* [Task brief]
Repeat, exactly as written, all of the entries, but not their pictures.

* [Dataset content]

==================================================

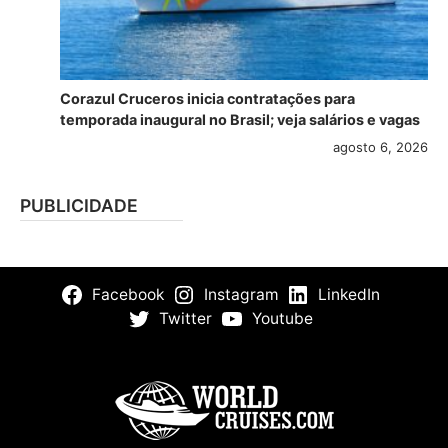
Corazul Cruceros inicia contratações para
temporada inaugural no Brasil; veja salários e vagas
agosto 6, 2026
PUBLICIDADE
Facebook
Instagram
LinkedIn
Twitter
Youtube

==================================================

* [Solution to this exercise]
Corazul Cruceros inicia contratações para
temporada inaugural no Brasil; veja salários e vagas
agosto 6, 2026
PUBLICIDADE
Facebook
Instagram
LinkedIn
Twitter
Youtube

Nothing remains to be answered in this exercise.